Under the EU’s Copyright in the Digital Single Market (CDSM) Directive, there’s a “text and data mining” (TDM) exception. Article 4 allows developers to mine copyright-protected works – but only if rightsholders haven’t opted out.

In theory, that sounds like a fair balance. In practice, it’s a mess.

There’s no standard way to opt out. Rightsholders are using everything from metadata to robots.txt files. Developers are unsure what counts as a valid opt-out. And AI systems trained on massive, unstructured datasets can’t reliably filter out opted-out works.

The result? Legal uncertainty for businesses using – or building – generative AI tools.

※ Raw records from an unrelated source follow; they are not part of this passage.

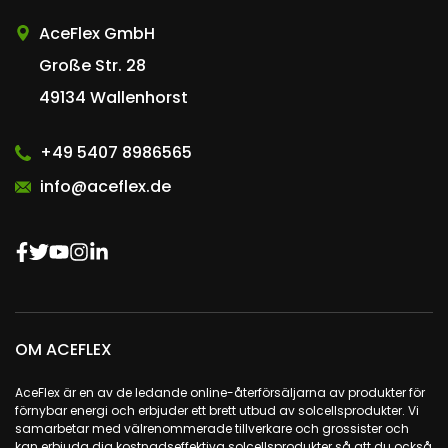
AceFlex GmbH
Große Str. 28
49134 Wallenhorst
+49 5407 8986565
info@aceflex.de
OM ACEFLEX
AceFlex är en av de ledande online-återförsäljarna av produkter för
förnybar energi och erbjuder ett brett utbud av solcellsprodukter. Vi
samarbetar med välrenommerade tillverkare och grossister och
kan erbjuda dig kostnadseffektiva solcellsprodukter så att du också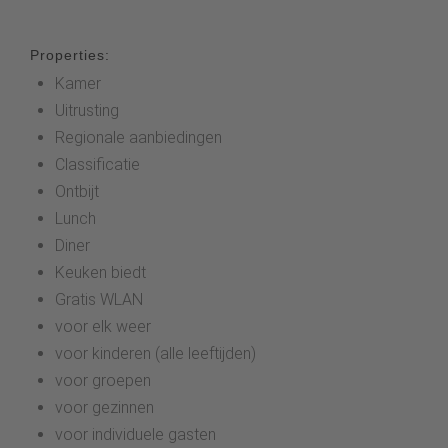
Properties:
Kamer
Uitrusting
Regionale aanbiedingen
Classificatie
Ontbijt
Lunch
Diner
Keuken biedt
Gratis WLAN
voor elk weer
voor kinderen (alle leeftijden)
voor groepen
voor gezinnen
voor individuele gasten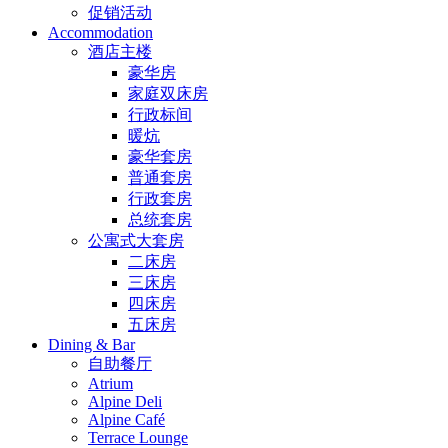
促销活动
Accommodation
酒店主楼
豪华房
家庭双床房
行政标间
暖炕
豪华套房
普通套房
行政套房
总统套房
公寓式大套房
二床房
三床房
四床房
五床房
Dining & Bar
自助餐厅
Atrium
Alpine Deli
Alpine Café
Terrace Lounge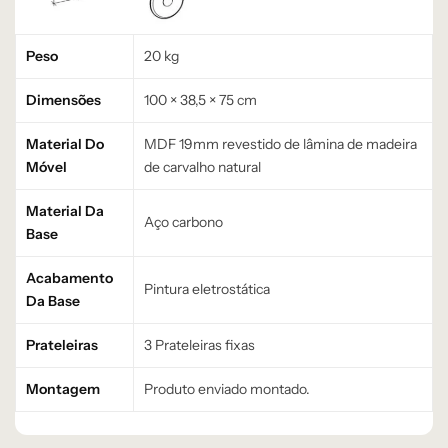
Peso
20 kg
Dimensões
100 × 38,5 × 75 cm
Material Do
MDF 19mm revestido de lâmina de madeira
Móvel
de carvalho natural
Material Da
Aço carbono
Base
Acabamento
Pintura eletrostática
Da Base
Prateleiras
3 Prateleiras fixas
Montagem
Produto enviado montado.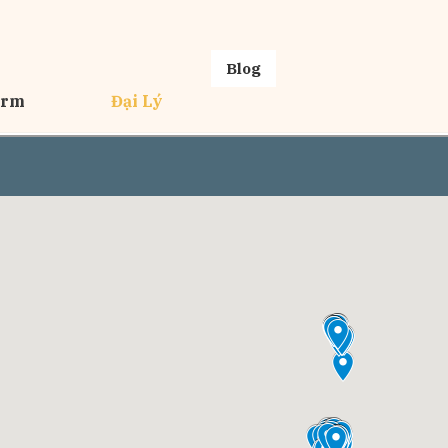
Blog
erm
Đại Lý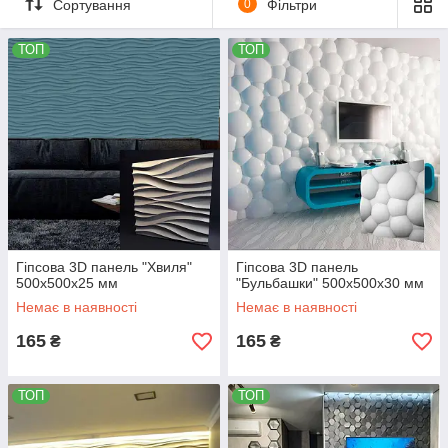
Сортування
0
Фільтри
ТОП
ТОП
Гіпсова 3D панель "Хвиля"
Гіпсова 3D панель
500х500х25 мм
"Бульбашки" 500х500х30 мм
Немає в наявності
Немає в наявності
165
165
₴
₴
ТОП
ТОП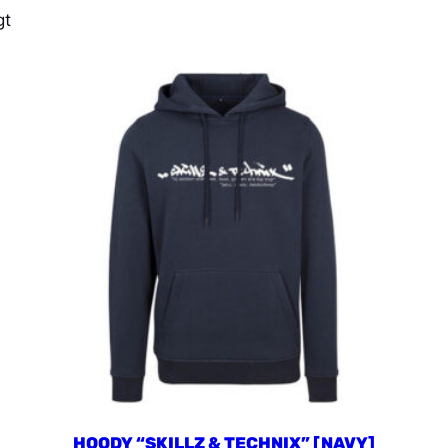
gt
]
HOODY “SKILLZ & TECHNIX” [NAVY]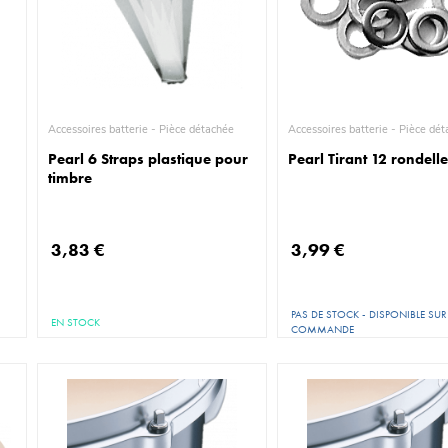
Accessoires batterie - Pièce détachée
Accessoires batterie - P
Pearl 6 Straps plastique pour
Pearl Tirant 12 rondell
timbre
3,83 €
3,99 €
PAS DE STOCK - DISPONIBLE SUR
EN STOCK
COMMANDE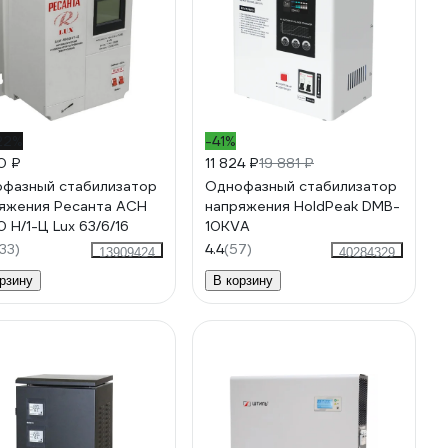
22%
-41%
0 ₽
11 824 ₽
19 881 ₽
фазный стабилизатор
Однофазный стабилизатор
яжения Ресанта АСН
напряжения HoldPeak DMB-
 Н/1-Ц Lux 63/6/16
10KVA
133)
4.4
(57)
13909424
40284329
рзину
В корзину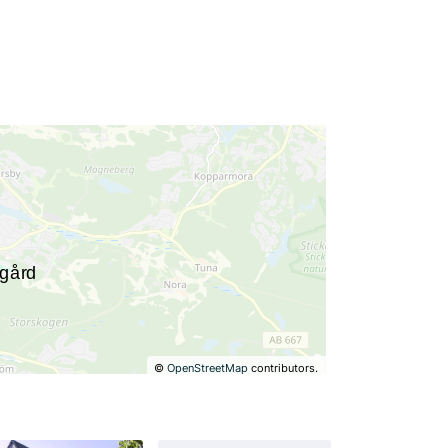
©
OpenStreetMap
contributors.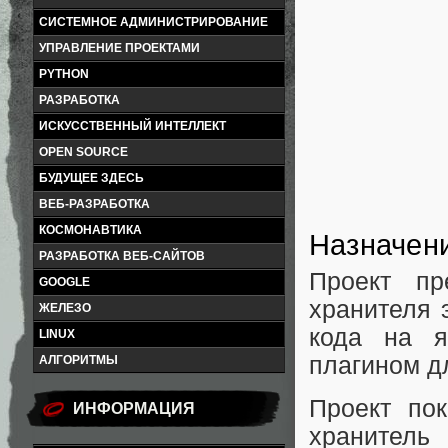
СИСТЕМНОЕ АДМИНИСТРИРОВАНИЕ
УПРАВЛЕНИЕ ПРОЕКТАМИ
PYTHON
РАЗРАБОТКА
ИСКУССТВЕННЫЙ ИНТЕЛЛЕКТ
OPEN SOURCE
БУДУЩЕЕ ЗДЕСЬ
ВЕБ-РАЗРАБОТКА
КОСМОНАВТИКА
Назначени
РАЗРАБОТКА ВЕБ-САЙТОВ
Проект п
GOOGLE
хранителя 
ЖЕЛЕЗО
кода на я
LINUX
плагином д
АЛГОРИТМЫ
Проект по
ИНФОРМАЦИЯ
хранител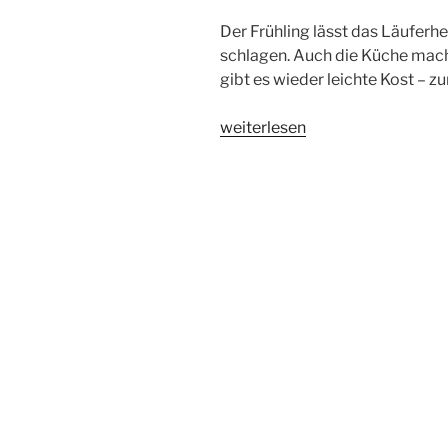
Der Frühling lässt das Läuferh
schlagen. Auch die Küche mach
gibt es wieder leichte Kost – z
„Asiatisch
weiterlesen
leicht
–
Teriyaki-
Hühnchen
mit
Spargel“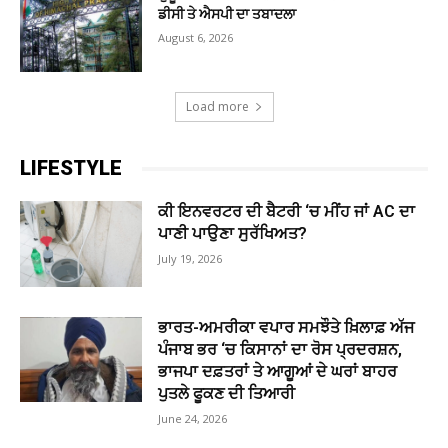
ਡੀਸੀ ਤੇ ਐਸਪੀ ਦਾ ਤਬਾਦਲਾ
August 6, 2026
Load more
LIFESTYLE
ਕੀ ਇਨਵਰਟਰ ਦੀ ਬੈਟਰੀ ‘ਚ ਮੀਂਹ ਜਾਂ AC ਦਾ
ਪਾਣੀ ਪਾਉਣਾ ਸੁਰੱਖਿਅਤ?
July 19, 2026
ਭਾਰਤ-ਅਮਰੀਕਾ ਵਪਾਰ ਸਮਝੌਤੇ ਖ਼ਿਲਾਫ਼ ਅੱਜ
ਪੰਜਾਬ ਭਰ ‘ਚ ਕਿਸਾਨਾਂ ਦਾ ਰੋਸ ਪ੍ਰਦਰਸ਼ਨ,
ਭਾਜਪਾ ਦਫ਼ਤਰਾਂ ਤੇ ਆਗੂਆਂ ਦੇ ਘਰਾਂ ਬਾਹਰ
ਪੁਤਲੇ ਫੂਕਣ ਦੀ ਤਿਆਰੀ
June 24, 2026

AI-generated content: who owns what?

The next puzzle: what about the outputs? If an AI tool generates a report, a piece of code, or a design – is it protected by copyright?

Under current EU law, only works with human authorship qualify. That means fully machine-generated content typically falls into the public domain.

But what if a human guides the process – say, tweaking prompts or refining outputs?

That’s where the law gets murky. Different Member States interpret “authorship” differently. So businesses using AI-assisted content need to tread carefully – especially if they plan to commercialise it or enforce rights over it.

The “value gap”: creators want payback

Another headache for rights-holders – and a reputational risk for AI adopters – is the growing outcry over fair remuneration.

Artists, authors, and musicians are rightly asking: why should AI companies profit from our work without paying us?

Policymakers are listening. The European Parliament is exploring options like statutory licensing schemes and traceability requirements (think watermarking and usage logs) to rebalance the playing field (see full report) .

If those reforms land, businesses using AI tools may face new compliance burdens – and costs.

What in-house legal teams should do now

Until the rules catch up, legal teams need to get proactive. Here’s how:

  • Audit your AI tools. What models are being used? What do their terms say about training data and output rights?
  • Push for transparency. Ask vendors how their models were trained and whether any opt-out mechanisms were respected.
  • Update IP policies. Clarify ownership of AI-assisted work, especially where employee or contractor input is involved.
  • Watch for legal changes. The EU’s AI Act and possible copyright reforms could reshape the rules within the next year.
  • Support the business. Help your teams understand the risks and make informed choices about AI use.

The bottom line?

AI is a powerful tool – but it’s built on a fragile legal foundation. As the tech gallops ahead, copyright law is playing catch-up.

For in-house lawyers, this is your moment to lead – helping your business innovate safely, while respecting the rights that fuel creativity in the first place.